Sie haben gesagt, es gebe für manche Arbeitslose „zu wenig Leidensdruck“. Haben Sie konkrete Vorschläge, wie der „Leidensdruck“ erhöht werden soll?

Haderthauer: Das mit dem Leidensdruck ist keine Erfindung von mir, sondern das Ergebnis einer OECD-Studie, die sagt: Deutschland hat mit die am stärksten verfestigte Langzeitarbeitslosigkeit – aufgrund der guten Sozialleistungen. Meine Botschaft war an das Bundesarbeitsministerium und die Bundesagentur für Arbeit gerichtet: Langzeitarbeitslose müssen stärker aktiviert werden. Die Botschaft war nicht, Arbeitslose abzuwerten! Jeder Langzeitarbeitslose hat einen Anspruch darauf, dass wir alles unternehmen, ihn wieder in Arbeit zu bringen. Deshalb finde ich es ärgerlich, dass Ursula von der Leyen gerade bei den Ein-Euro-Jobs und anderen aktivierenden Maßnahmen kürzen will. Dabei müsste man diese Maßnahmen gerade jetzt, in dieser wirtschaftlichen Boom-Phase verstärken!

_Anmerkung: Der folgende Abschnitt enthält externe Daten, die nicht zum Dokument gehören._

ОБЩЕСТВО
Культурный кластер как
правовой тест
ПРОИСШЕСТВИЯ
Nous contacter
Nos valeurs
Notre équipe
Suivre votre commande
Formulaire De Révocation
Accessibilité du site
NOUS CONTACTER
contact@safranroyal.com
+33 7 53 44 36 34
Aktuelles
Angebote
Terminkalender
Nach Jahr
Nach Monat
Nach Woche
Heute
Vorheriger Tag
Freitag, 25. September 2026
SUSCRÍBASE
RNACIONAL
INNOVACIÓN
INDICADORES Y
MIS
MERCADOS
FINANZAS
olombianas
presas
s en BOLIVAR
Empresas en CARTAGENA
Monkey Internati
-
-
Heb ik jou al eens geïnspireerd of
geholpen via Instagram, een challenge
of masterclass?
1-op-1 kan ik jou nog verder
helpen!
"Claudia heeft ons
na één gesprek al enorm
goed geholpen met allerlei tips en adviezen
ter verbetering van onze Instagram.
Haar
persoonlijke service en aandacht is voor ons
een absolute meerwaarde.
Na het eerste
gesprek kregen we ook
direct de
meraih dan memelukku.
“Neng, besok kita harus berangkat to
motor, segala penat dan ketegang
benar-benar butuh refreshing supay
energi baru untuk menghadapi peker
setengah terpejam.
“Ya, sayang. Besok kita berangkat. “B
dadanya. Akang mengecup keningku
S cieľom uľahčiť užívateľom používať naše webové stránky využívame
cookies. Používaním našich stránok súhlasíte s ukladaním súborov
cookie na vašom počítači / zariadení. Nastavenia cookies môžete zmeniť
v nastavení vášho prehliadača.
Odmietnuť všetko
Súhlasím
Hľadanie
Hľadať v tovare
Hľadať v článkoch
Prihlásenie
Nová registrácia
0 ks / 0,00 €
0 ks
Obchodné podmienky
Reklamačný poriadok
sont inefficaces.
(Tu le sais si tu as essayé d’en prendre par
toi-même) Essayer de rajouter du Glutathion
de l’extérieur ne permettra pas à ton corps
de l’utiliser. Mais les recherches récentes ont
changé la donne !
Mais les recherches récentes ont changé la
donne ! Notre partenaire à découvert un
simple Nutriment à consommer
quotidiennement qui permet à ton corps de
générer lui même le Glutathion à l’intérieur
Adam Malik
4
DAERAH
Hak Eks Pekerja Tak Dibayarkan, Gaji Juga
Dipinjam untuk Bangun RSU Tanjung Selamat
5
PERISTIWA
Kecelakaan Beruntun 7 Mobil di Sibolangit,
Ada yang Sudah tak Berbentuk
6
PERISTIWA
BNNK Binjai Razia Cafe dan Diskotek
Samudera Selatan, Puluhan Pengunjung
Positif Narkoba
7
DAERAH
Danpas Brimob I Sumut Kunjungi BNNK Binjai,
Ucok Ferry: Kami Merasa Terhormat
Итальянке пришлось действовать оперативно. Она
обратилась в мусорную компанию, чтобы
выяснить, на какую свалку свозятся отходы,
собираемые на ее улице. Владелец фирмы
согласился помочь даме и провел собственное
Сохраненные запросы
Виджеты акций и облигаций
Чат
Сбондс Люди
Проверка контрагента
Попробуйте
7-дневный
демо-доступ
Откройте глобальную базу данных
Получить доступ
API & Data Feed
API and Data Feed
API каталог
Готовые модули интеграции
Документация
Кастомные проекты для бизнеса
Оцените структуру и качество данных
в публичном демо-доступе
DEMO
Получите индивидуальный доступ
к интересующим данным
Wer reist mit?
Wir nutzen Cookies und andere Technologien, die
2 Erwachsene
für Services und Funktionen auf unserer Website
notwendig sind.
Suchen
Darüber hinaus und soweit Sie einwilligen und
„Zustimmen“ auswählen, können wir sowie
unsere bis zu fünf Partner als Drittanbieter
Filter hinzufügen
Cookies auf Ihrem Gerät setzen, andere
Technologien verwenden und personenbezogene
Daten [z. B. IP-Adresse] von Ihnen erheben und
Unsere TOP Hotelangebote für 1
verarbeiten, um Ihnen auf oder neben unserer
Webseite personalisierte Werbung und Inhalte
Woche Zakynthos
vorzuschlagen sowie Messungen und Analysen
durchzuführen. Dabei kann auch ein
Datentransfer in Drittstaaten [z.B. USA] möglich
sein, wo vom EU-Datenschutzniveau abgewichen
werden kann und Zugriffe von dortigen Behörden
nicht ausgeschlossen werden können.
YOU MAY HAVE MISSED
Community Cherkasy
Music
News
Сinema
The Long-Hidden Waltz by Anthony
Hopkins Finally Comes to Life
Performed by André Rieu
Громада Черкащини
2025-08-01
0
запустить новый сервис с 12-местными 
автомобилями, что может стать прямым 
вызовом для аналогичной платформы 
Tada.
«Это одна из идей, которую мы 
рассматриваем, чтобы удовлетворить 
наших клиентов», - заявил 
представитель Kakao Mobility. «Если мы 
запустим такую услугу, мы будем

Es ist doch schon jetzt so, dass ALGII-Leistungen sogar ganz gestrichen werden können, wenn ein Job-angebot ohne hinreichende Gründe abgelehnt wird. Reicht das nicht?

Haderthauer: Natürlich, das grundlose Ablehnen kann schon heute sanktioniert werden. Was ist aber, wenn ein Langzeitarbeitsloser den Job zwar annimmt, mit der vollen Belastung auf dem ersten Arbeitsmarkt aber nicht zurechtkommt und deshalb nach kürzester Zeit schon wieder entlassen wird? Menschen, die lange keine Arbeit hatten, müssen wir manchmal Brücken bauen, damit sie sich wieder an einen strukturierten Arbeitstag gewöhnen. In Ingolstadt haben wir ein Projekt, bei dem ein Kleinbus die Langzeitarbeitslosen aus dem Bett klingelt und abholt – weil für viele schon das frühe Aufstehen eine Herausforderung ist.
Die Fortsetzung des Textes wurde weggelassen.